→ What needs to be done: Determine how many lines in the entries below contain the word "Количество". The reply is that number alone.

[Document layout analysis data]
_ _ _ _ _ _ _

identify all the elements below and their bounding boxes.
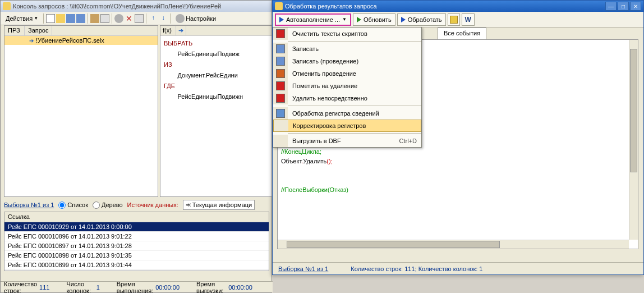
scrollbar-horizontal[interactable] <box>278 240 629 249</box>
w-button[interactable]: W <box>462 13 475 26</box>
grid-header: Ссылка <box>4 212 269 222</box>
bg-statusbar: Количество строк:111 Число колонок:1 Вре… <box>1 281 273 292</box>
open-icon[interactable] <box>56 14 65 23</box>
selection-row: Выборка №1 из 1 Список Дерево Источник д… <box>4 199 268 210</box>
selection-link[interactable]: Выборка №1 из 1 <box>4 202 54 208</box>
del-direct-icon <box>273 92 288 104</box>
menu-item-label: Обработка регистра сведений <box>288 110 421 117</box>
menu-item[interactable]: Выгрузить в DBFCtrl+D <box>273 135 421 147</box>
fg-titlebar[interactable]: Обработка результатов запроса — □ ✕ <box>273 1 643 12</box>
source-combo[interactable]: ≪Текущая информаци <box>183 200 255 210</box>
table-row[interactable]: Рейс ЕПС 000010900 от 14.01.2013 9:01:50 <box>4 270 269 271</box>
maximize-button[interactable]: □ <box>618 2 629 11</box>
arrow-right-icon: ➔ <box>29 38 34 44</box>
menu-item-label: Очистить тексты скриптов <box>288 30 421 37</box>
settings-button[interactable]: Настройки <box>173 12 219 25</box>
menu-item[interactable]: Удалить непосредственно <box>273 92 421 104</box>
save-post-icon <box>273 55 288 67</box>
table-row[interactable]: Рейс ЕПС 000010899 от 14.01.2013 9:01:44 <box>4 260 269 270</box>
menu-item[interactable]: Обработка регистра сведений <box>273 107 421 120</box>
menu-item-label: Корректировка регистров <box>288 122 421 129</box>
bg-titlebar: Консоль запросов : \\lt03\!common\!ОУчет… <box>1 1 272 12</box>
menu-separator <box>288 41 421 42</box>
save-script-button[interactable] <box>448 13 460 26</box>
radio-tree[interactable]: Дерево <box>93 202 123 209</box>
arrow-up-icon[interactable]: ↑ <box>149 14 158 23</box>
menu-item-label: Записать (проведение) <box>288 58 421 65</box>
cross-icon[interactable]: ✕ <box>125 14 134 23</box>
tree-item-label: !УбиениеРейсовПС.selx <box>36 37 104 44</box>
menu-item-label: Записать <box>288 45 421 52</box>
mark-del-icon <box>273 80 288 92</box>
fg-status-info: Количество строк: 111; Количество колоно… <box>351 265 482 272</box>
menu-item[interactable]: Записать (проведение) <box>273 55 421 67</box>
close-button[interactable]: ✕ <box>630 2 641 11</box>
source-label: Источник данных: <box>127 202 178 208</box>
menu-separator <box>288 106 421 106</box>
menu-item[interactable]: Записать <box>273 43 421 55</box>
saveas-icon[interactable] <box>76 14 85 23</box>
minimize-button[interactable]: — <box>605 2 617 11</box>
menu-item[interactable]: Очистить тексты скриптов <box>273 28 421 40</box>
scrollbar-vertical[interactable] <box>629 40 638 240</box>
tab-all-events[interactable]: Все события <box>438 28 486 40</box>
menu-item[interactable]: Отменить проведение <box>273 67 421 80</box>
bg-toolbar: Действия ▼ ✕ ↑ ↓ Настройки <box>1 12 272 25</box>
tree-item[interactable]: ➔ !УбиениеРейсовПС.selx <box>4 36 158 45</box>
tab-row: Все события <box>438 28 486 40</box>
play-icon <box>357 17 361 22</box>
blank-icon <box>274 120 288 131</box>
save-icon <box>450 16 458 24</box>
w-icon: W <box>465 16 471 24</box>
app-icon <box>3 2 11 10</box>
radio-list[interactable]: Список <box>58 202 88 209</box>
fx-header: f(x) <box>160 26 176 35</box>
arrow-down-icon[interactable]: ↓ <box>159 14 168 23</box>
table-row[interactable]: Рейс ЕПС 000010929 от 14.01.2013 0:00:00 <box>4 222 269 232</box>
autofill-button[interactable]: Автозаполнение ... ▼ <box>275 13 351 26</box>
menu-item-label: Пометить на удаление <box>288 83 421 89</box>
query-text[interactable]: ВЫБРАТЬ РейсЕдиницыПодвиж ИЗ Документ.Ре… <box>160 36 272 104</box>
query-text-panel: f(x) ➔ ВЫБРАТЬ РейсЕдиницыПодвиж ИЗ Доку… <box>160 25 272 197</box>
table-row[interactable]: Рейс ЕПС 000010897 от 14.01.2013 9:01:28 <box>4 241 269 251</box>
actions-button[interactable]: Действия ▼ <box>3 13 41 24</box>
menu-item[interactable]: Корректировка регистров <box>273 120 421 132</box>
process-button[interactable]: Обработать <box>397 13 446 26</box>
list-icon[interactable] <box>100 14 109 23</box>
blank-icon <box>273 135 288 147</box>
fg-statusbar: Выборка №1 из 1 Количество строк: 111; К… <box>273 262 643 274</box>
menu-item[interactable]: Пометить на удаление <box>273 80 421 92</box>
menu-item-label: Отменить проведение <box>288 70 421 77</box>
arrow-right-icon <box>279 17 284 22</box>
copy-icon[interactable] <box>135 14 144 23</box>
col-query: Запрос <box>25 26 52 35</box>
bg-title: Консоль запросов : \\lt03\!common\!ОУчет… <box>13 3 221 10</box>
menu-item-label: Выгрузить в DBF <box>288 138 395 144</box>
reg-icon <box>273 107 288 120</box>
app-icon <box>275 2 283 10</box>
refresh-button[interactable]: Обновить <box>353 13 395 26</box>
autofill-menu: Очистить тексты скриптовЗаписатьЗаписать… <box>273 27 422 148</box>
arrow-right-icon <box>401 17 406 22</box>
gear-icon[interactable] <box>114 14 123 23</box>
fg-selection-link[interactable]: Выборка №1 из 1 <box>278 265 328 272</box>
fg-toolbar: Автозаполнение ... ▼ Обновить Обработать… <box>273 12 643 28</box>
clear-icon <box>273 28 288 40</box>
console-window: Консоль запросов : \\lt03\!common\!ОУчет… <box>0 0 272 293</box>
undo-post-icon <box>273 67 288 80</box>
menu-shortcut: Ctrl+D <box>395 138 421 144</box>
col-prz: ПРЗ <box>4 26 25 35</box>
arrow-right-icon: ➔ <box>176 26 186 35</box>
query-tree-panel: ПРЗ Запрос ➔ !УбиениеРейсовПС.selx <box>4 25 158 197</box>
fg-title: Обработка результатов запроса <box>285 3 377 10</box>
menu-item-label: Удалить непосредственно <box>288 95 421 102</box>
form-icon[interactable] <box>90 14 99 23</box>
menu-separator <box>288 133 421 134</box>
table-row[interactable]: Рейс ЕПС 000010896 от 14.01.2013 9:01:22 <box>4 232 269 241</box>
save-icon <box>273 43 288 55</box>
results-grid: Ссылка Рейс ЕПС 000010929 от 14.01.2013 … <box>4 212 269 271</box>
table-row[interactable]: Рейс ЕПС 000010898 от 14.01.2013 9:01:35 <box>4 251 269 260</box>
save-icon[interactable] <box>66 14 75 23</box>
new-icon[interactable] <box>46 14 55 23</box>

_ _ _ _ _ _ _

→ Written reply: 3